On Thursday, the U.S. dollar fell to its lowest level in 10 weeks, as the Federal Open Market Committee (FOMC) decided on Wednesday not to increase interest rates. Financial markets had expected a 20% chance of a hike in U.S. rates next March but that declined to as little as 15%. However, overall the Federal Reserve sends a largely upbeat message on the U.S. economy.
The U.S. dollar index settled yesterday at 99.70 in anticipation of the U.S. Non-Farm Payrolls as it could add 175k more jobs.

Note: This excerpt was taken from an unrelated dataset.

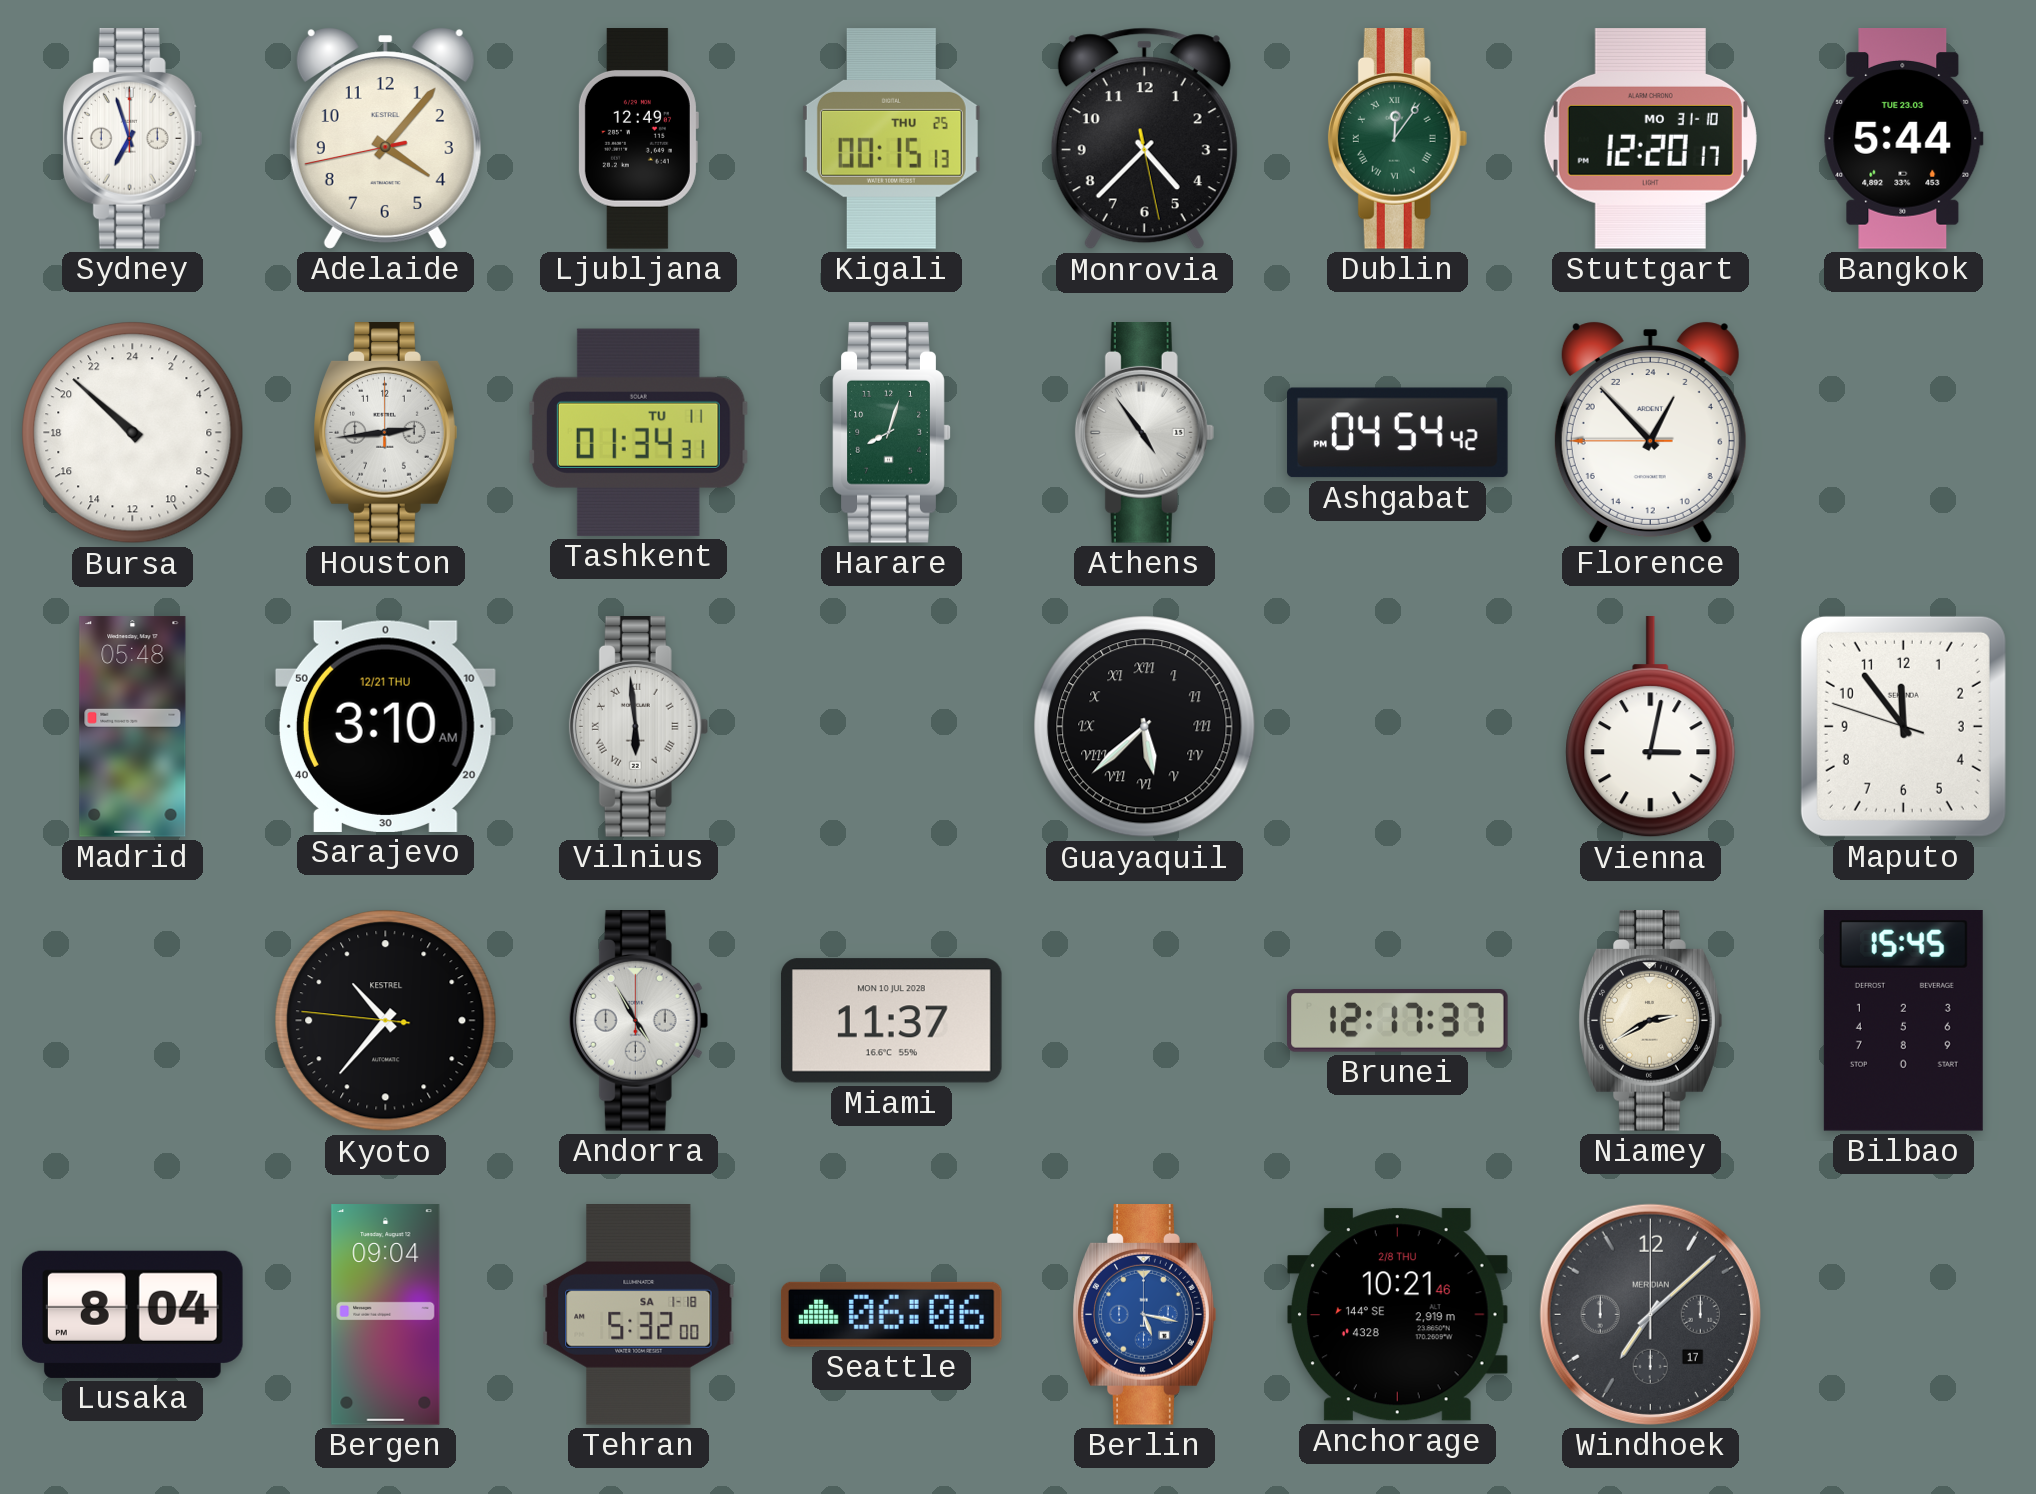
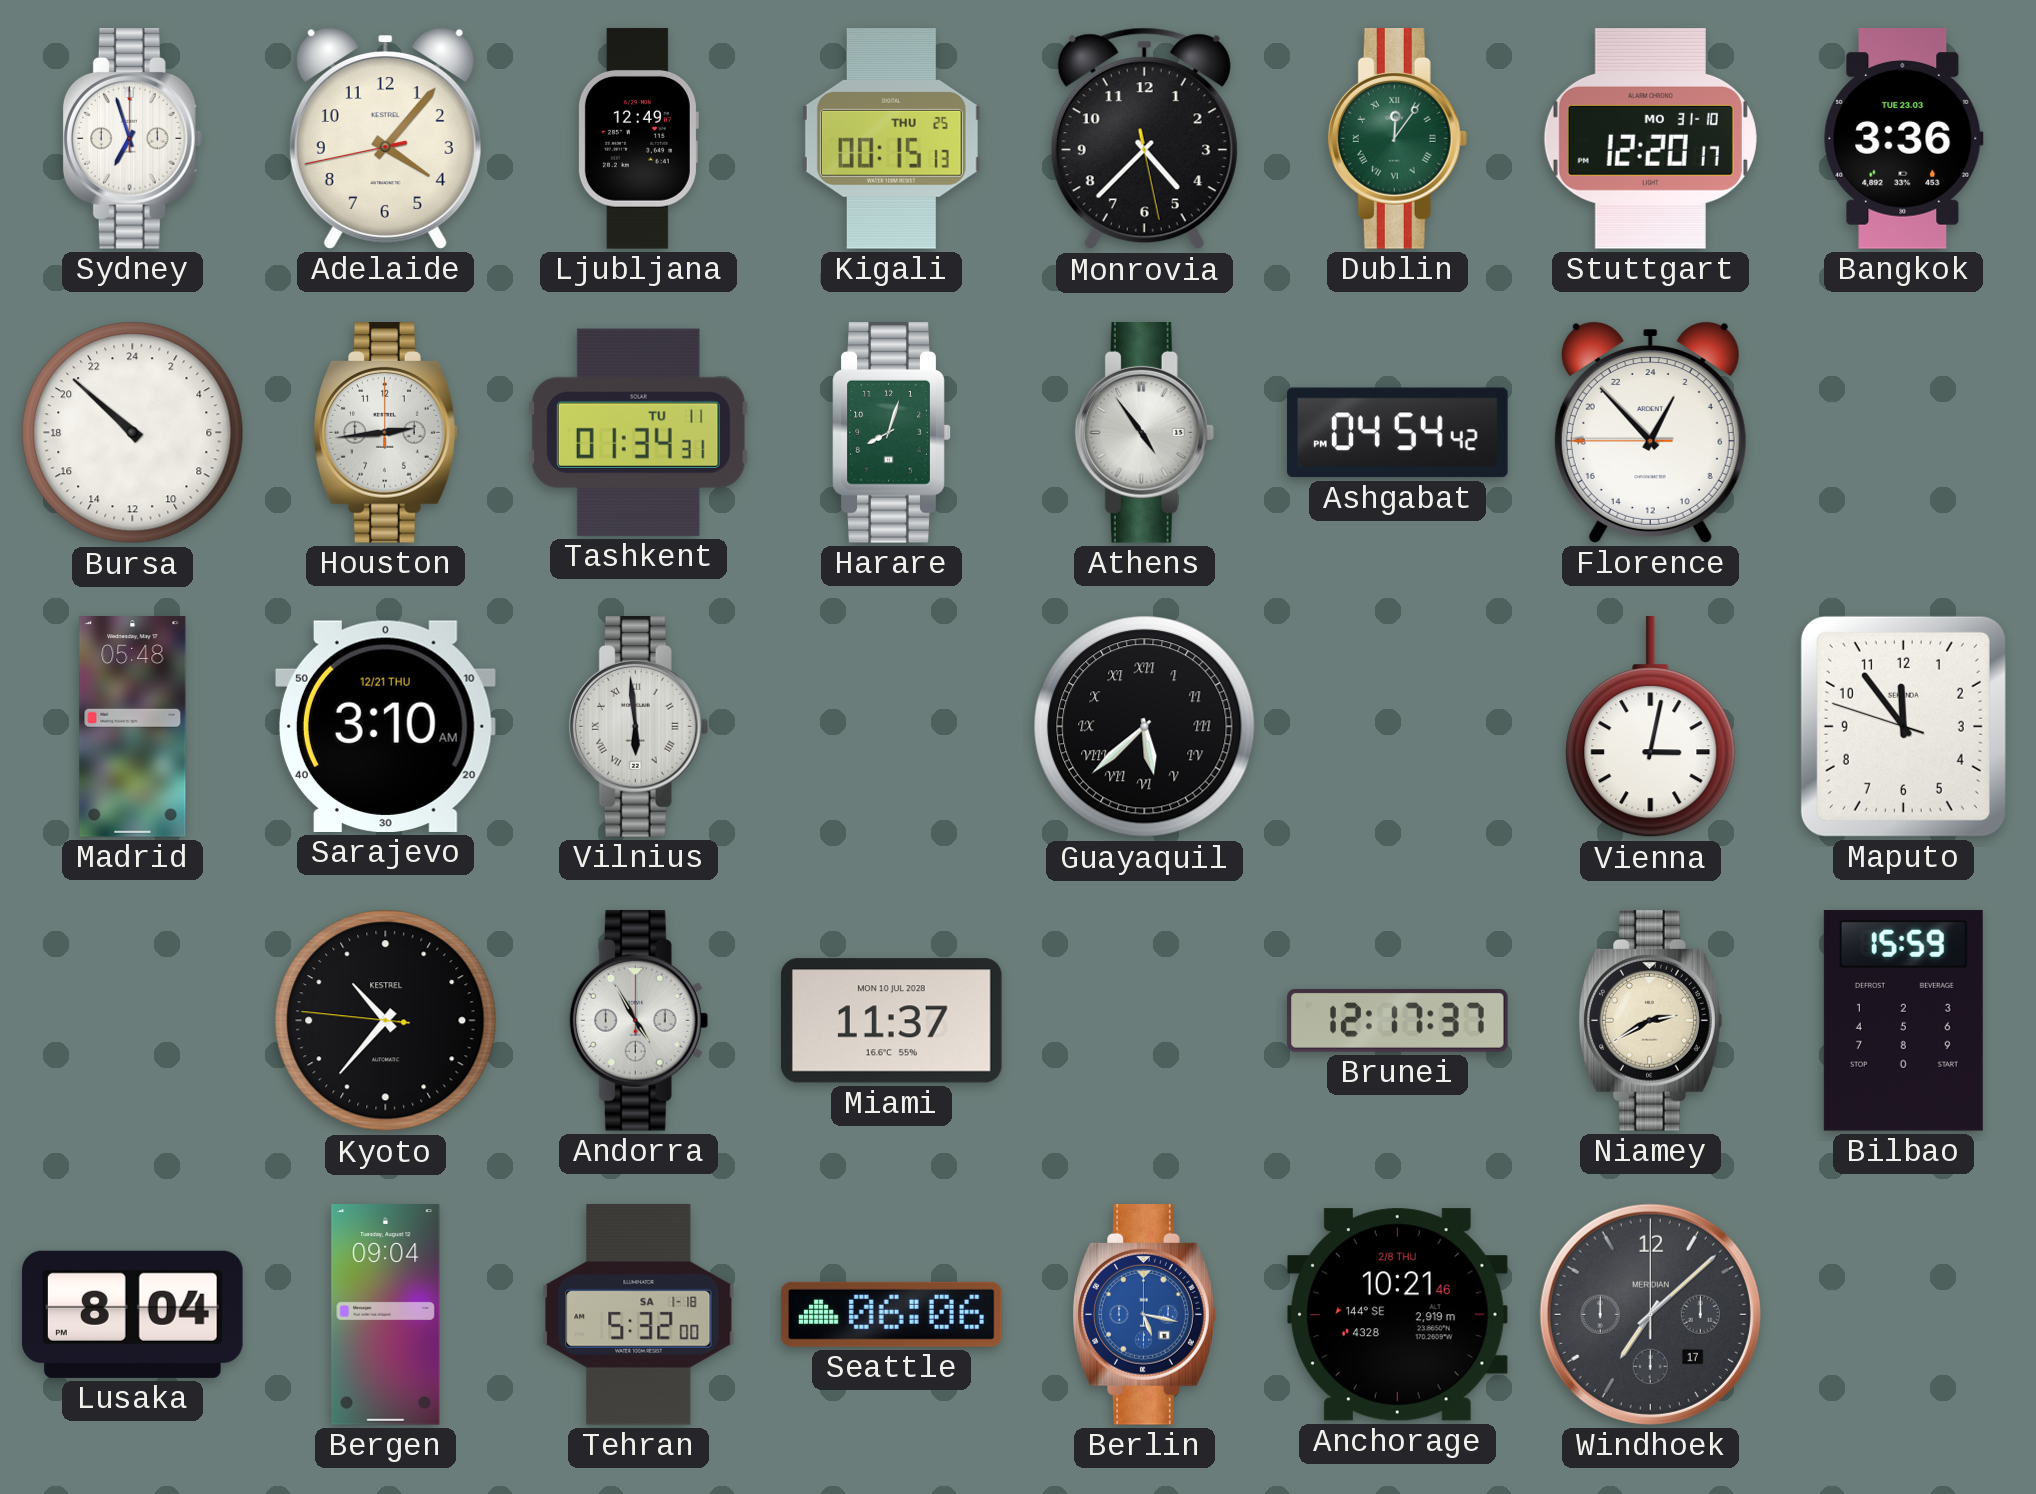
Bangkok: 5:44 -> 3:36
Bilbao: 15:45 -> 15:59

The Greenback is awaiting Friday’s Non-Farm Payrolls report as a higher than expected reading should be taken as bullish for the USD and could push the Index to hit 100 pips.
Gold extended its gains and settled at $1,225 before returning to $1,215, thanks to a weak USD. Gold is awaiting Friday’s Non-Farm Payrolls report; we have to watch this release closely as a lower than expected reading should be taken as bullish for the precious metal, while a higher than expected reading could push the metal to re-test the psychological level $1,200.
USD recovered vs. JPY and touched ¥113 as the U.S. unemployment benefit rate fell last week to 246k, which confirms the Federal’s vision on the continuation of full employment.
Euro settled at $1.075 yesterday against its counterpart as the Eurozone producer price index rose in December. Technically, the pair could trade in a limited range in anticipation of the U.S. Nonfarm Payrolls, which will be released later on today.
Oil prices rose slightly yesterday due to Geopolitical tensions, as Trump said Washington is putting Tehran "on notice" in response to an Iranian missile test. U.S. crude settled above $53.60 and could settle at $53.50 by today.